Last year, Mr. Cho and Ms. Park opened Toki, in downtown Portland, with an à la carte menu filled with dishes road-tested at Han Oak. When Han Oak finally reopened in February, it did so with a new, hot-pot themed tasting menu that has already evolved.
“I see this as more of an event space where we can try new concepts,” Mr. Cho said of Han Oak. “With a tasting menu, we know we’re going to be serving a certain amount of people. It’s more like catering.”
Also in Portland, Vince Nguyen, 36, opened Berlu in 2019 after building a following with a weekly tasting menu pop-up at Langbaan, a well-regarded Thai restaurant. The shelter-in-place phase of the pandemic caused him to reimagine the tasting menu at his austere, six-table restaurant. What was a more European-based Pacific Northwest menu is now built from Vietnamese ingredients and dishes.
“I was already getting support from the Vietnamese community, even though I wasn’t featuring Vietnamese food,” Mr.
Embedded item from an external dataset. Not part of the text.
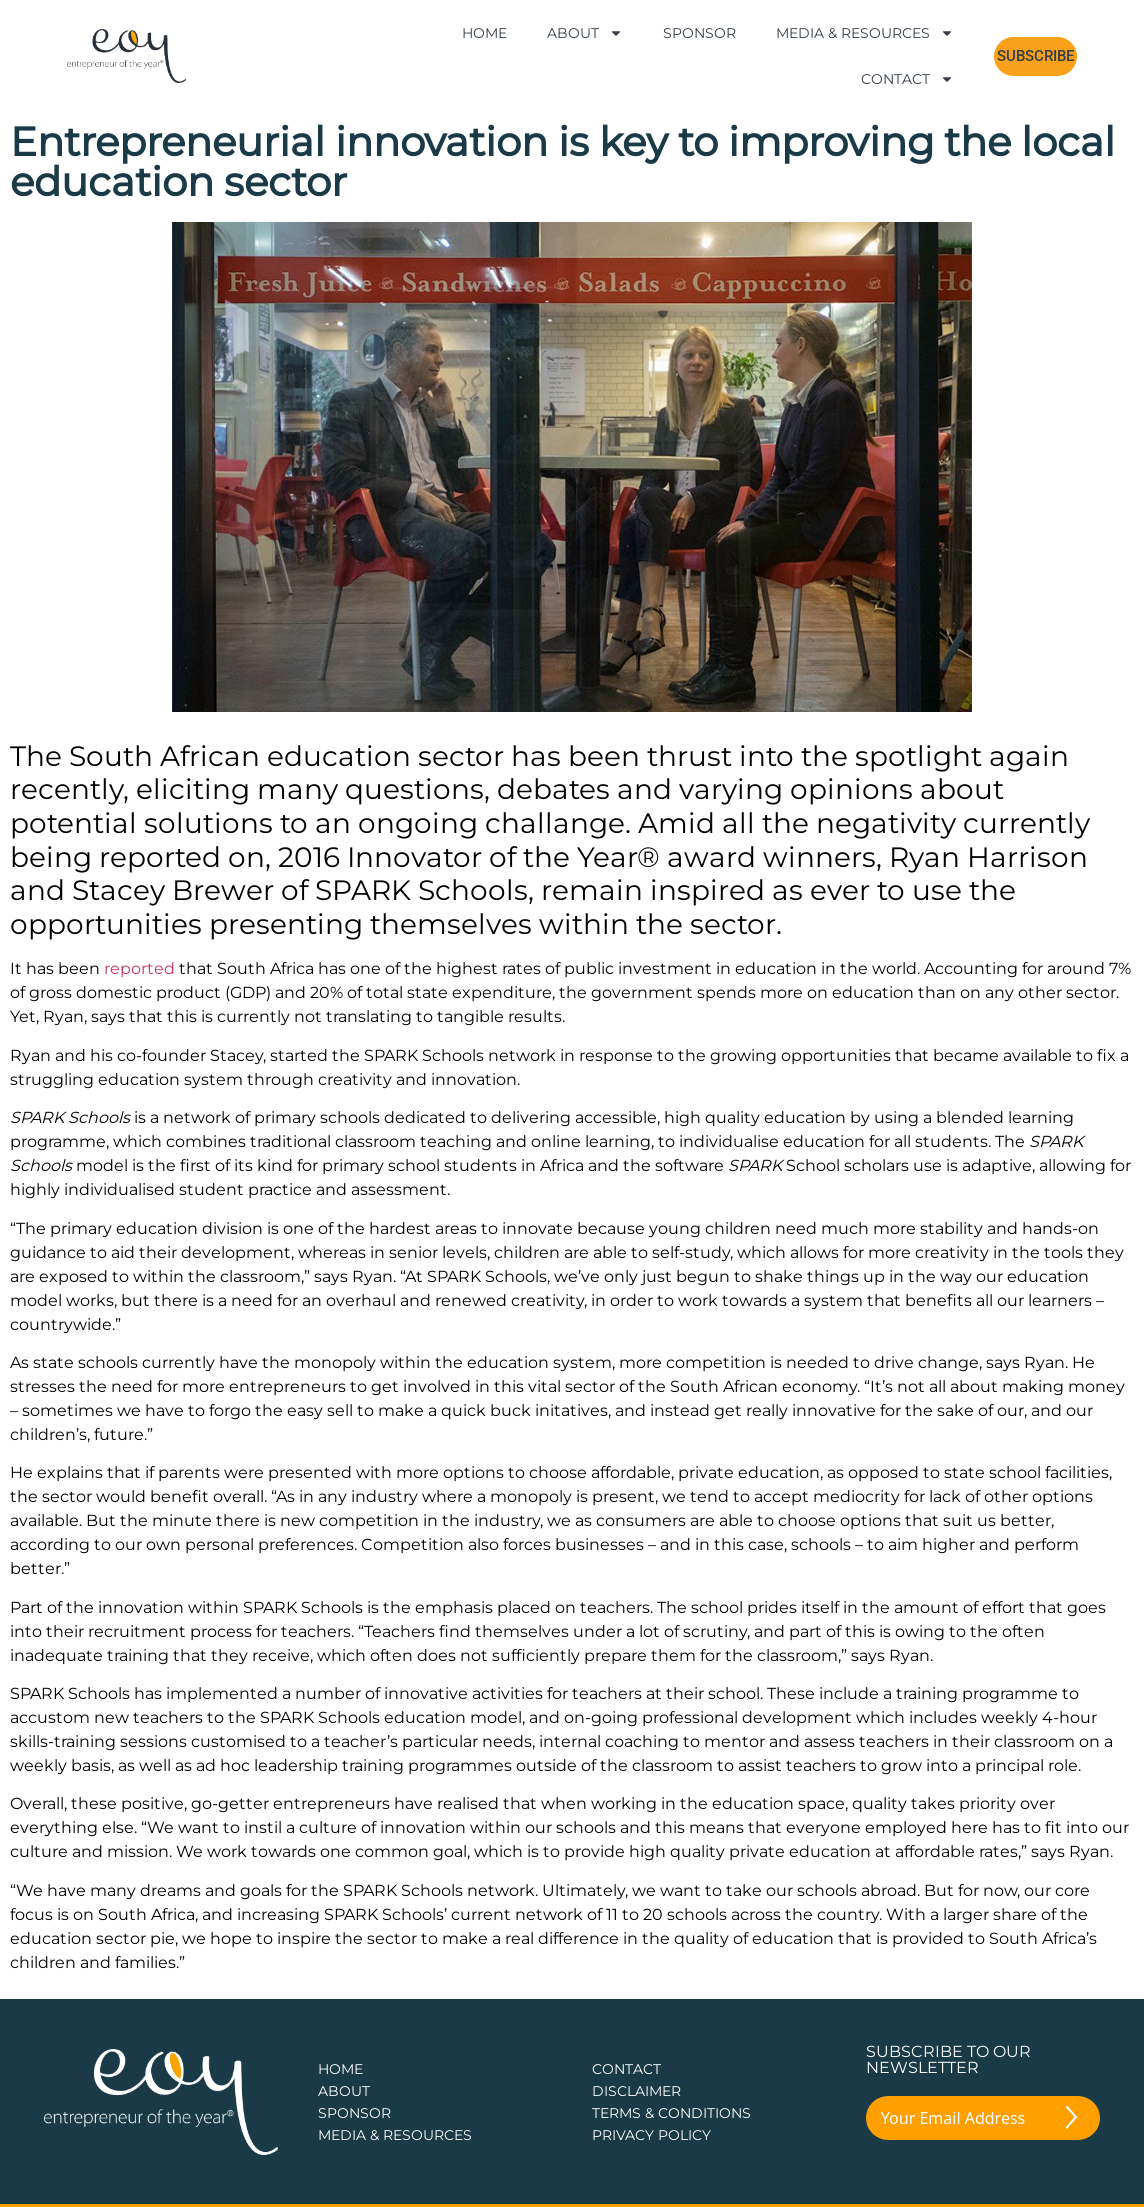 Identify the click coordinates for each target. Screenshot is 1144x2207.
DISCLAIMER (636, 2091)
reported (139, 968)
Nguyen said. The tasting menu, he added, “really empowered me to embrace my heritage.”
While Mississippi is far from the creative ferment of the Pacific Northwest, Mr. Golden, of Southern Soigné, is working to stay relevant in a region where the audience for inventive, intimate restaurants is growing. Elvie’s, a polished new bistro several blocks away, offers an $80 tasting menu alongside its à la carte dinner menu.
Affordable tasting menus have cropped up at Vestige, in Ocean Springs, 170 miles south of Jackson. That’s about the same distance as New Orleans, where some of the most inspiring food is found in small, relatively new tasting menu restaurants like Mosquito Supper Club, Lengua Madre and Saint-Germain.
Last month, Mr. Golden received a liquor license, an important step in the restaurant’s evolution. While he now offers wine pairings, he still allows customers to bring their own bottles, as he has since the restaurant opened.
“The wine pairings make the price change,” he said, and he “doesn’t want to scare anybody off.”